The Academic Staff Union of Nigerian Universities, University of Ibadan chapter, has condemned the statement of Senate President David Mark on the competence of those who negotiated the 2009 agreement with ASUU on behalf of the Federal Government.
The union said the Senate President’s remarks ridiculed the leader of the Federal Government’s team, Deacon Gamaliel Onosode.
It therefore demanded an apology for Onosode.
Mark had last Wednesday derided the government’s negotiators, saying ASUU took advantage of their ignorance.
“They (ASUU) found that those who were sent there (government negotiating team led by Onosode) simply didn’t know their right from their left,” the Senate President had said when the strike by ASUU came up for debate on the floor of the senate.
At the end of a congress held at UI on Friday, the chapter chairman of ASUU, Dr. Olusegun Ajiboye, asked Mark to tender an apology to Onosode, saying the elder statesman deserved respect from Nigerians.
He said, “Onosode is a man of proven integrity, and impeccable character. He deserves better than the colour painted of him by the Senate President. The Congress respects the personality of Onosode, an alumnus of the University College Ibadan, who has served as the Chairman of governing councils of UI and University of Lagos and a successful businessman who has served the country in various intervention capacities.
“The congress condemns these disparaging comments and demands that the Senate President apologises to this elder statesman. Can we actually trust these characters to midwife any intervention with a bias and myopic construction myth makes right? Where else in the world are senators earning bogus allowances as we have in the National Assembly? We challenge the Revenue Allocation, Mobilisation and Fiscal Commission to publish salaries and allowance of the senate president for Nigerians to see how patriotic he is to the true state of the economy.”
Ajiboye also asked the upper legislative house to be alive and sensitive to national issues, saying President Goodluck Jonathan, who was then the Vice President when the agreement with ASUU was signed, instructed the government team to sign the agreement.
He also said that Mark’s statement smirked of disbelief about his knowledge of national issues as he was already the head of the senate when the agreement was signed.

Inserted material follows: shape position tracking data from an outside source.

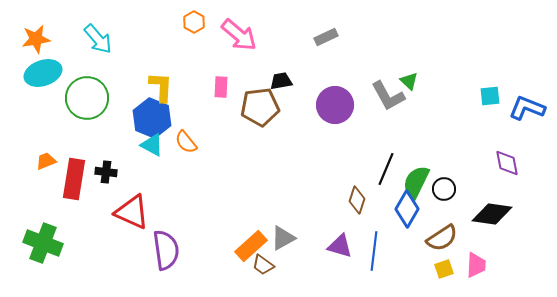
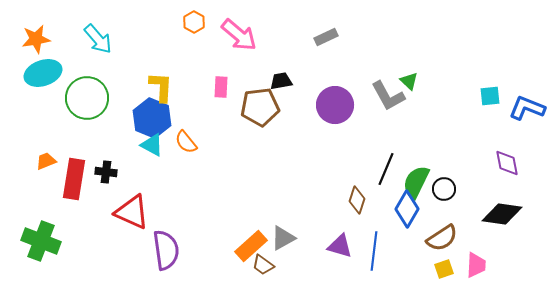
black diamond: moved 10 px right
green cross: moved 2 px left, 2 px up
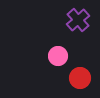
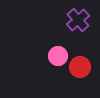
red circle: moved 11 px up
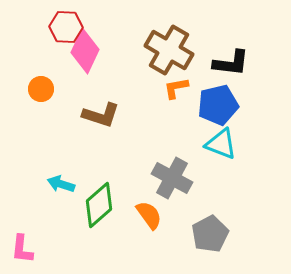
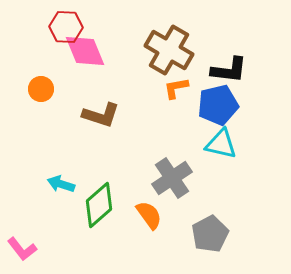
pink diamond: rotated 48 degrees counterclockwise
black L-shape: moved 2 px left, 7 px down
cyan triangle: rotated 8 degrees counterclockwise
gray cross: rotated 27 degrees clockwise
pink L-shape: rotated 44 degrees counterclockwise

Meanwhile, the Socio-Economic Rights and Accountability Project has sent a petition against the Federal Government to the United Nations Committee on Economic, Social and Cultural Rights over the ongoing strike by university lecturers.

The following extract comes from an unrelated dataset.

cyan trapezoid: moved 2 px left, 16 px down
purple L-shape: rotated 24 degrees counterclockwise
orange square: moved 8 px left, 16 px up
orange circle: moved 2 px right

The petition was sent to the committee through the Office of the UN High Commissioner for Human Rights, Ms Navi Pillay, on October 25, 2013 and signed by its Executive Director, Mr. Adetokunbo Mumuni.

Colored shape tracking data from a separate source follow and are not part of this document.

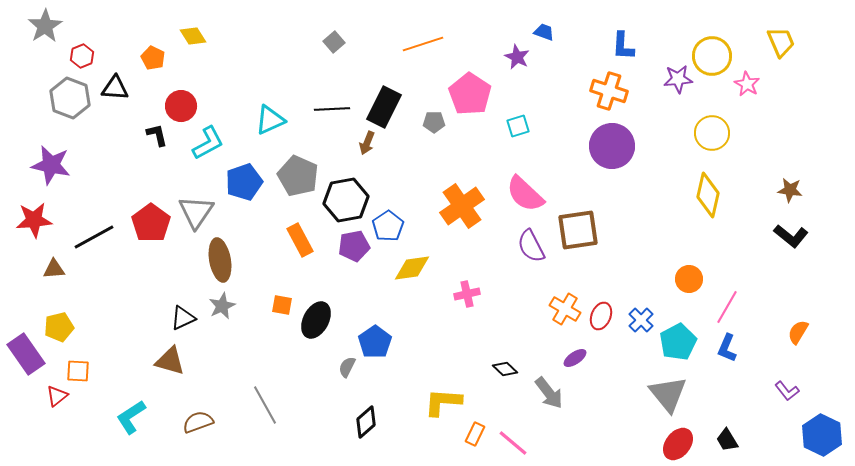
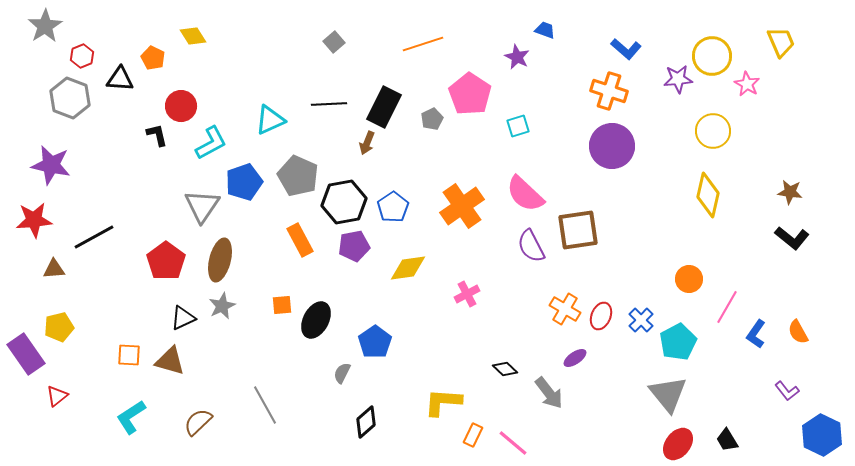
blue trapezoid at (544, 32): moved 1 px right, 2 px up
blue L-shape at (623, 46): moved 3 px right, 3 px down; rotated 52 degrees counterclockwise
black triangle at (115, 88): moved 5 px right, 9 px up
black line at (332, 109): moved 3 px left, 5 px up
gray pentagon at (434, 122): moved 2 px left, 3 px up; rotated 25 degrees counterclockwise
yellow circle at (712, 133): moved 1 px right, 2 px up
cyan L-shape at (208, 143): moved 3 px right
brown star at (790, 190): moved 2 px down
black hexagon at (346, 200): moved 2 px left, 2 px down
gray triangle at (196, 212): moved 6 px right, 6 px up
red pentagon at (151, 223): moved 15 px right, 38 px down
blue pentagon at (388, 226): moved 5 px right, 19 px up
black L-shape at (791, 236): moved 1 px right, 2 px down
brown ellipse at (220, 260): rotated 24 degrees clockwise
yellow diamond at (412, 268): moved 4 px left
pink cross at (467, 294): rotated 15 degrees counterclockwise
orange square at (282, 305): rotated 15 degrees counterclockwise
orange semicircle at (798, 332): rotated 60 degrees counterclockwise
blue L-shape at (727, 348): moved 29 px right, 14 px up; rotated 12 degrees clockwise
gray semicircle at (347, 367): moved 5 px left, 6 px down
orange square at (78, 371): moved 51 px right, 16 px up
brown semicircle at (198, 422): rotated 24 degrees counterclockwise
orange rectangle at (475, 434): moved 2 px left, 1 px down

SERAP in the petition described the inability of the government to honour its agreement with ASUU as a fundamental breach.
It said that though the government in 2009 agreed with ASUU to improve the governance structures and funding for the operation of universities across the country but that conditions of service for members of the country’s universities remained poor.
The group asked the UN Committee to “demand that the Nigerian government should urgently and fully implement its agreement with ASUU and ensure sufficient funding of universities across the country.”
It added, “The Committee should put pressure on the government to promote, protect and fulfil the right to education for the sake of millions of Nigerian children that continue to be denied this fundamental human right.
“As the UN Committee has stated, states must take deliberate, concrete and targeted steps as clearly as possible towards meeting the obligations recognised in the covenant. But the persistent refusal by the government to sufficiently fund the country’s universities, and honour its own agreement to ASUU is a deliberate retrogressive measure, and shows lack of good faith.”